#### [Given information]
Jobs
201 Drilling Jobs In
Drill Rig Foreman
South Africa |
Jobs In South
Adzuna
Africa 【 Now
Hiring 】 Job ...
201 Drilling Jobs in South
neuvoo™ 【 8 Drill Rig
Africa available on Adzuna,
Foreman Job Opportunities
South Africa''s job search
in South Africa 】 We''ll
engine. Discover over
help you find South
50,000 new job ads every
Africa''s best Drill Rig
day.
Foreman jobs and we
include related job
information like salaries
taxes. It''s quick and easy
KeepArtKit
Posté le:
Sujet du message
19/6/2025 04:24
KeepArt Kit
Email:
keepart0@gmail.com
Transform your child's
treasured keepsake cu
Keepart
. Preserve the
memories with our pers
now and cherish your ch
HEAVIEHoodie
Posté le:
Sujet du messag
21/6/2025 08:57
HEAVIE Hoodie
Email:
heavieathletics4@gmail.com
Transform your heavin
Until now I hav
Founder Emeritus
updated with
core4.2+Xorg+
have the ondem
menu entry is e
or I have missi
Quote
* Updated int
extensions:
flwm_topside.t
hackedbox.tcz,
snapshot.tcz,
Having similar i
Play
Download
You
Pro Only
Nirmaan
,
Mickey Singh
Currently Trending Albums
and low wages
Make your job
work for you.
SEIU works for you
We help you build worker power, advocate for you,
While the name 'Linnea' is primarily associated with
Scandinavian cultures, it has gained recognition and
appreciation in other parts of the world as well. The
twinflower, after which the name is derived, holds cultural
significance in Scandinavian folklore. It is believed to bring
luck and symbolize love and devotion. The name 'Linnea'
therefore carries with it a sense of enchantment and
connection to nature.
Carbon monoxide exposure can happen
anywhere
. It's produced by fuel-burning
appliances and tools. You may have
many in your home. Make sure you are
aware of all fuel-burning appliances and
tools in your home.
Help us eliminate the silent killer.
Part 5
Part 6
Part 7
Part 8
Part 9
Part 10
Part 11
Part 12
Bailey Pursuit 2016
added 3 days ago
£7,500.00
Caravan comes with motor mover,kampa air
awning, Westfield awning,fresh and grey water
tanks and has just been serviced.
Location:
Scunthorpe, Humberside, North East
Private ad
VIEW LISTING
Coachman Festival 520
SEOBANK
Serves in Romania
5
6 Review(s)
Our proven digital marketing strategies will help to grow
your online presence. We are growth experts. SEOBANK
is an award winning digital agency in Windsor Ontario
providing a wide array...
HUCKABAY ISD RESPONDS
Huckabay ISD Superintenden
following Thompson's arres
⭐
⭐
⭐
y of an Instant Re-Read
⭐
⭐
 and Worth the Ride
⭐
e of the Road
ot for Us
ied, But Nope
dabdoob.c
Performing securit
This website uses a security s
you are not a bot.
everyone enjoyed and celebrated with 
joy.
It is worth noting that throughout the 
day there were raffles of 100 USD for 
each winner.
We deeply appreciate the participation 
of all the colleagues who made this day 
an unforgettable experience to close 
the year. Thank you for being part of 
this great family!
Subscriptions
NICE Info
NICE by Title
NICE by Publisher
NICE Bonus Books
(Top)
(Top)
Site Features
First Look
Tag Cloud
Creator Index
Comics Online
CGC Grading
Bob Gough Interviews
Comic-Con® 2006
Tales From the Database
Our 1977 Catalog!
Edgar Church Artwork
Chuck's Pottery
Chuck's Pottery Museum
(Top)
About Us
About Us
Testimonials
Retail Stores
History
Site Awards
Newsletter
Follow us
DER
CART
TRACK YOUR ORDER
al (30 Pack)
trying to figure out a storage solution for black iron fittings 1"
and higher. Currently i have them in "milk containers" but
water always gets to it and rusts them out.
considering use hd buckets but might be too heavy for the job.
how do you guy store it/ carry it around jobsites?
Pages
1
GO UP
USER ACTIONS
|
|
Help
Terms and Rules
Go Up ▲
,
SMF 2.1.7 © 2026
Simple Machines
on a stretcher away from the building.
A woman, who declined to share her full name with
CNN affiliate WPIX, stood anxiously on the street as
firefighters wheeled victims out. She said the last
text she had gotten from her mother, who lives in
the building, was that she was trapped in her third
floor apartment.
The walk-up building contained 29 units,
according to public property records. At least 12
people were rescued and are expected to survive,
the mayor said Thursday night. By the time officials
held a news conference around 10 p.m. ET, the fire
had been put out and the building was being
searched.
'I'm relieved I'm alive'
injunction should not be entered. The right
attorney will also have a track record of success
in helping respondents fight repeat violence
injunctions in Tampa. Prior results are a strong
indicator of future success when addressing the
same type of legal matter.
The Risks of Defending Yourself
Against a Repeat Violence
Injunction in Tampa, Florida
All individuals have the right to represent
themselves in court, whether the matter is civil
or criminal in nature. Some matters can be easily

#### [What the task asks]
Word for word, quote all of the data above.

#### [Task answer]
Jobs
201 Drilling Jobs In
Drill Rig Foreman
South Africa |
Jobs In South
Adzuna
Africa 【 Now
Hiring 】 Job ...
201 Drilling Jobs in South
neuvoo™ 【 8 Drill Rig
Africa available on Adzuna,
Foreman Job Opportunities
South Africa''s job search
in South Africa 】 We''ll
engine. Discover over
help you find South
50,000 new job ads every
Africa''s best Drill Rig
day.
Foreman jobs and we
include related job
information like salaries
taxes. It''s quick and easy
KeepArtKit
Posté le:
Sujet du message
19/6/2025 04:24
KeepArt Kit
Email:
keepart0@gmail.com
Transform your child's
treasured keepsake cu
Keepart
. Preserve the
memories with our pers
now and cherish your ch
HEAVIEHoodie
Posté le:
Sujet du messag
21/6/2025 08:57
HEAVIE Hoodie
Email:
heavieathletics4@gmail.com
Transform your heavin
Until now I hav
Founder Emeritus
updated with
core4.2+Xorg+
have the ondem
menu entry is e
or I have missi
Quote
* Updated int
extensions:
flwm_topside.t
hackedbox.tcz,
snapshot.tcz,
Having similar i
Play
Download
You
Pro Only
Nirmaan
,
Mickey Singh
Currently Trending Albums
and low wages
Make your job
work for you.
SEIU works for you
We help you build worker power, advocate for you,
While the name 'Linnea' is primarily associated with
Scandinavian cultures, it has gained recognition and
appreciation in other parts of the world as well. The
twinflower, after which the name is derived, holds cultural
significance in Scandinavian folklore. It is believed to bring
luck and symbolize love and devotion. The name 'Linnea'
therefore carries with it a sense of enchantment and
connection to nature.
Carbon monoxide exposure can happen
anywhere
. It's produced by fuel-burning
appliances and tools. You may have
many in your home. Make sure you are
aware of all fuel-burning appliances and
tools in your home.
Help us eliminate the silent killer.
Part 5
Part 6
Part 7
Part 8
Part 9
Part 10
Part 11
Part 12
Bailey Pursuit 2016
added 3 days ago
£7,500.00
Caravan comes with motor mover,kampa air
awning, Westfield awning,fresh and grey water
tanks and has just been serviced.
Location:
Scunthorpe, Humberside, North East
Private ad
VIEW LISTING
Coachman Festival 520
SEOBANK
Serves in Romania
5
6 Review(s)
Our proven digital marketing strategies will help to grow
your online presence. We are growth experts. SEOBANK
is an award winning digital agency in Windsor Ontario
providing a wide array...
HUCKABAY ISD RESPONDS
Huckabay ISD Superintenden
following Thompson's arres
⭐
⭐
⭐
y of an Instant Re-Read
⭐
⭐
 and Worth the Ride
⭐
e of the Road
ot for Us
ied, But Nope
dabdoob.c
Performing securit
This website uses a security s
you are not a bot.
everyone enjoyed and celebrated with 
joy.
It is worth noting that throughout the 
day there were raffles of 100 USD for 
each winner.
We deeply appreciate the participation 
of all the colleagues who made this day 
an unforgettable experience to close 
the year. Thank you for being part of 
this great family!
Subscriptions
NICE Info
NICE by Title
NICE by Publisher
NICE Bonus Books
(Top)
(Top)
Site Features
First Look
Tag Cloud
Creator Index
Comics Online
CGC Grading
Bob Gough Interviews
Comic-Con® 2006
Tales From the Database
Our 1977 Catalog!
Edgar Church Artwork
Chuck's Pottery
Chuck's Pottery Museum
(Top)
About Us
About Us
Testimonials
Retail Stores
History
Site Awards
Newsletter
Follow us
DER
CART
TRACK YOUR ORDER
al (30 Pack)
trying to figure out a storage solution for black iron fittings 1"
and higher. Currently i have them in "milk containers" but
water always gets to it and rusts them out.
considering use hd buckets but might be too heavy for the job.
how do you guy store it/ carry it around jobsites?
Pages
1
GO UP
USER ACTIONS
|
|
Help
Terms and Rules
Go Up ▲
,
SMF 2.1.7 © 2026
Simple Machines
on a stretcher away from the building.
A woman, who declined to share her full name with
CNN affiliate WPIX, stood anxiously on the street as
firefighters wheeled victims out. She said the last
text she had gotten from her mother, who lives in
the building, was that she was trapped in her third
floor apartment.
The walk-up building contained 29 units,
according to public property records. At least 12
people were rescued and are expected to survive,
the mayor said Thursday night. By the time officials
held a news conference around 10 p.m. ET, the fire
had been put out and the building was being
searched.
'I'm relieved I'm alive'
injunction should not be entered. The right
attorney will also have a track record of success
in helping respondents fight repeat violence
injunctions in Tampa. Prior results are a strong
indicator of future success when addressing the
same type of legal matter.
The Risks of Defending Yourself
Against a Repeat Violence
Injunction in Tampa, Florida
All individuals have the right to represent
themselves in court, whether the matter is civil
or criminal in nature. Some matters can be easily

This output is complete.